Saturday, March 09, 2013

The perfect marriage gone perfectly wrong

Gone Girl - Gillian Flynn (Crown Publishers, 2012)

I don't think there is anything to be said about Gone Girl that hasn't already been said in the buzz of media attention it got last year. What I'm impressed about is that somehow I managed to miss all the spoilers. Or maybe I didn't, because as it happened, my initial suspicions about plot twists proved pretty spot on.

Has anyone missed the overview yet? Amy and Nick are celebrating ("celebrating") their fifth anniversary, except she goes missing the morning of. The novel alternates between Nick's first person narrative as Amy's disappearance is discovered and the investigation begins, and Amy's diary entries, ranging from when they met and through their marriage. That the marriage is troubled is immediately clear, and it's additionally clear that they both have secrets. But that's the thing about secrets - you can keep them hidden even from your reader. And boy is authorial reliability brought into question here.

It's much more than the tale of a disappearance, it's the story of a marriage, and even before that, the ways that childhood shapes (or misshapes) you in ways both seen and unseen.
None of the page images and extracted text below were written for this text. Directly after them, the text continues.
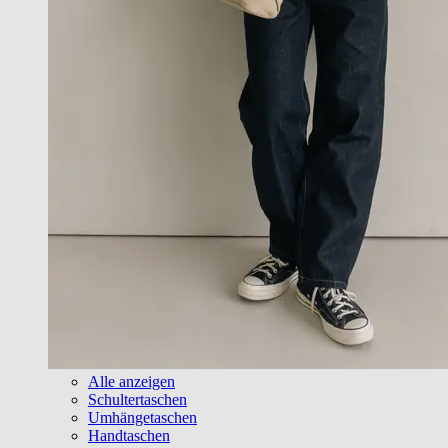
Alle anzeigen
Schultertaschen
Umhängetaschen
Handtaschen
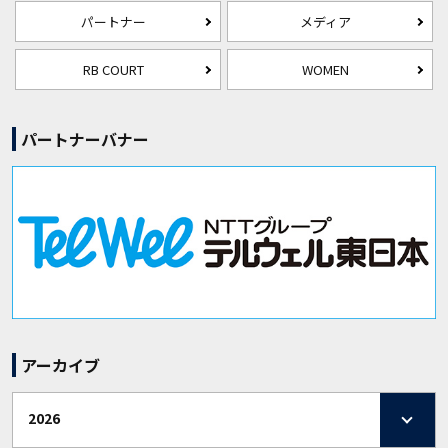
パートナー
メディア
RB COURT
WOMEN
パートナーバナー
アーカイブ
2026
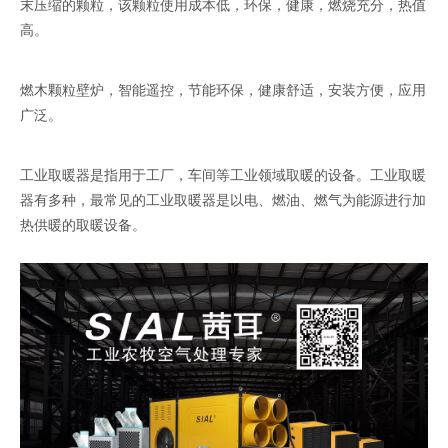
末压缩的颗粒，该颗粒使用成本低，环保，健康，燃烧充分，热值
高。
燃木颗粒壁炉，智能遥控，节能环保，健康舒适，安装方便，应用
广泛。
工业取暖器是指用于工厂，车间等工业领域取暖的设备。工业取暖
器有多种，最常见的工业取暖器是以电、燃油、燃气为能源进行加
热供暖的取暖设备。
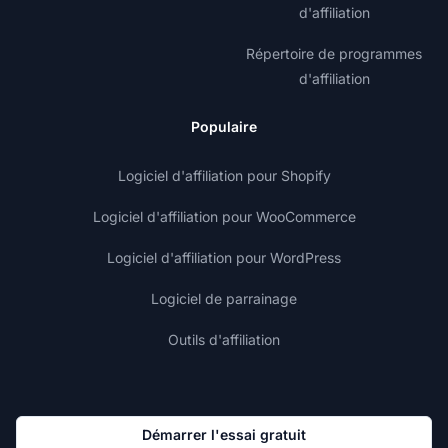
d'affiliation
Répertoire de programmes
d'affiliation
Populaire
Logiciel d'affiliation pour Shopify
Logiciel d'affiliation pour WooCommerce
Logiciel d'affiliation pour WordPress
Logiciel de parrainage
Outils d'affiliation
Démarrer l'essai gratuit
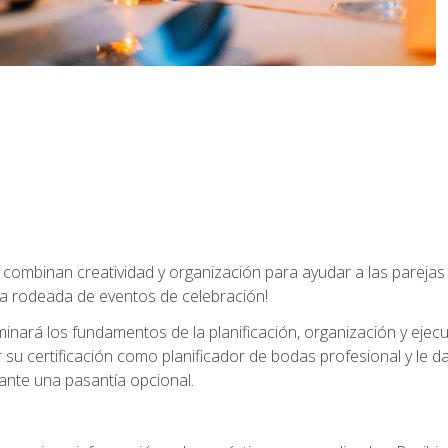
combinan creatividad y organización para ayudar a las parejas 
a rodeada de eventos de celebración!
nará los fundamentos de la planificación, organización y ejec
su certificación como planificador de bodas profesional y le 
ante una pasantía opcional.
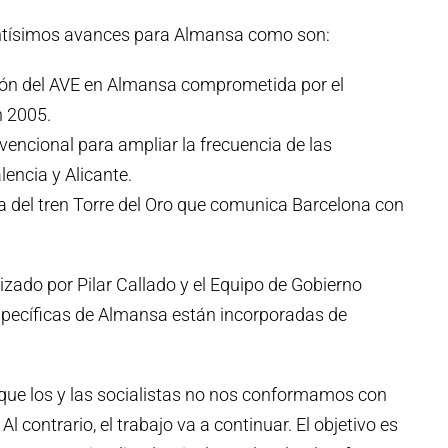
antísimos avances para Almansa como son:
ción del AVE en Almansa comprometida por el
n 2005.
nvencional para ampliar la frecuencia de las
encia y Alicante.
a del tren Torre del Oro que comunica Barcelona con
lizado por Pilar Callado y el Equipo de Gobierno
 específicas de Almansa están incorporadas de
 que los y las socialistas no nos conformamos con
 contrario, el trabajo va a continuar. El objetivo es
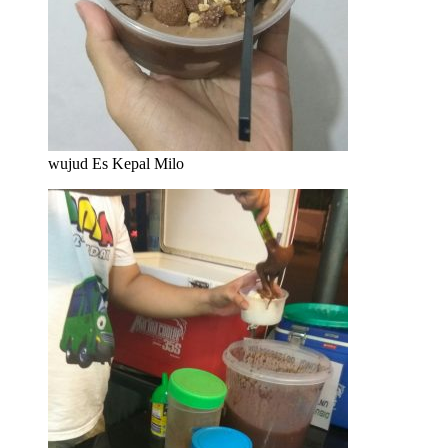
wujud Es Kepal Milo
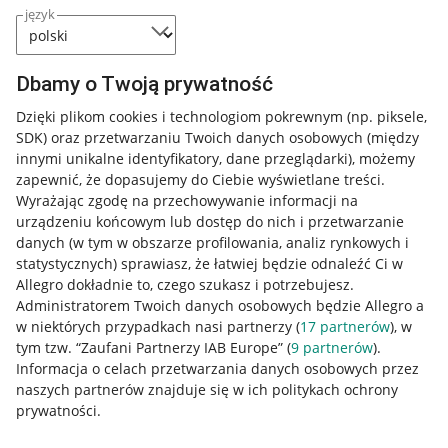
język
Dbamy o Twoją prywatność
Dzięki plikom cookies i technologiom pokrewnym
(np. piksele,
SDK)
oraz przetwarzaniu Twoich danych osobowych
(między
innymi unikalne identyfikatory, dane przeglądarki)
, możemy
zapewnić, że dopasujemy do Ciebie wyświetlane treści.
Wyrażając zgodę na przechowywanie informacji na
urządzeniu końcowym lub dostęp do nich i przetwarzanie
danych (w tym w obszarze profilowania, analiz rynkowych i
statystycznych) sprawiasz, że łatwiej będzie odnaleźć Ci w
Allegro dokładnie to, czego szukasz i potrzebujesz.
Administratorem Twoich danych osobowych będzie Allegro a
w niektórych przypadkach nasi partnerzy (
17
partnerów
), w
tym tzw. “Zaufani Partnerzy IAB Europe” (
9
partnerów
).
Przydatne informacje
Informacja o celach przetwarzania danych osobowych przez
naszych partnerów znajduje się w ich politykach ochrony
prywatności.
Jak to działa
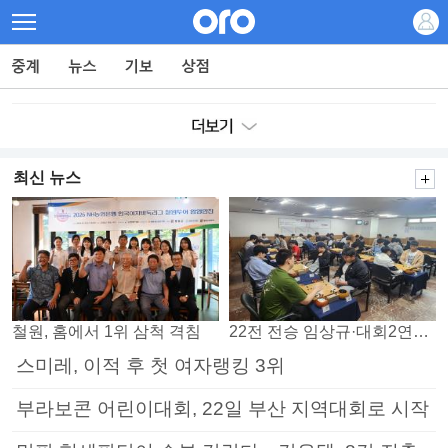
최신 뉴스
철원, 홈에서 1위 삼척 격침
22전 전승 임상규·대회2연패 노리는 김다빈…왕중왕전 16강 7일부터
스미레, 이적 후 첫 여자랭킹 3위
부라보콘 어린이대회, 22일 부산 지역대회로 시작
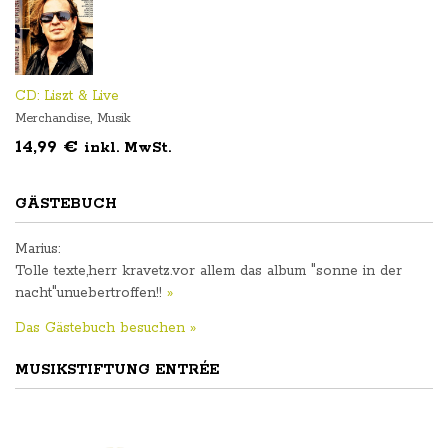
CD: Liszt & Live
,
Merchandise
Musik
14,99
€
inkl. MwSt.
GÄSTEBUCH
Marius
:
Tolle texte,herr kravetz.vor allem das album "sonne in der
nacht"unuebertroffen!!
»
Das Gästebuch besuchen »
MUSIKSTIFTUNG ENTRÉE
And even though I guessed right about Amy's disappearance, I didn't actually trust that I was right, which made the turn almost as surprising. And even more to the point, I could not have predicted all of the twists and turns, and the flood of detail.

I'm not sure it's the ideal read for someone like me, whose relationship with anxiety is so fraught. I coiled up so tense that I am still trying to work myself out. And my dreams last night.... well, let's just say that Plants vs. Zombies and Gone Girl combine in bizarre and frightening ways.